Title : Distinct Patterns of SARS-CoV-2 Genetic Variations
Abstract:
We explored distinct and comprehensive patterns of SARS-CoV-2 genetic variations, offering insights obtained by sophisticated analyses from diverse perspectives. Our study encompassed an in-depth examination of single nucleotide variants (SNVs), various nucleotide substitutions, and their intricate associations with the viral protein structures of SARS-CoV-2. The diverse cohort comparisons were conducted, taking into account different factors such as age, sex, geometric locations (countries), and time. This analysis aimed to provide a nuanced understanding of the evolutionary trajectories of SARS-CoV-2. We unveiled valuable insights into how the virus evolves over time and across different demographic and geographic contexts. In parallel with our research findings, we developed an interactive and user-friendly tool named the Global Evaluation of SARS-CoV-2/hCoV-19 Sequences (GESS).

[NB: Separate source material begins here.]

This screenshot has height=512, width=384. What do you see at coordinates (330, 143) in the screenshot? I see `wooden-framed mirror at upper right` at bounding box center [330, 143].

This platform integrates millions of high-quality complete genome sequences of SARS-CoV-2. GESS not only serves as an informative resource on the dynamic variations within the virus but also empowers users to download meticulously analyzed results. This functionality allows researchers and professionals to align the tool with their specific research needs, contributing to a more personalized and targeted exploration of SARS-CoV-2 genetic data. Furthermore, the latest version of GESS, GESS v2, came equipped with advanced capabilities. One notable feature is its in-time monitoring of newly emerging SNVs, providing a timely and comprehensive overview of concurrent mutations. This real-time monitoring proves invaluable in predicting and understanding the recombination dynamics of COVID-19. The GESS v2 also offers a web tool for calibrating mutation rates to quantify the rate at which the virus undergoes genetic changes for any specific viral genome regions. It may facilitate the identification of potentially conserved genome regions, shedding light on stable genetic elements within SARS-CoV-2. This insight holds significant promise for informing new vaccine designs, providing a foundation for targeting persistent and essential components of the virus.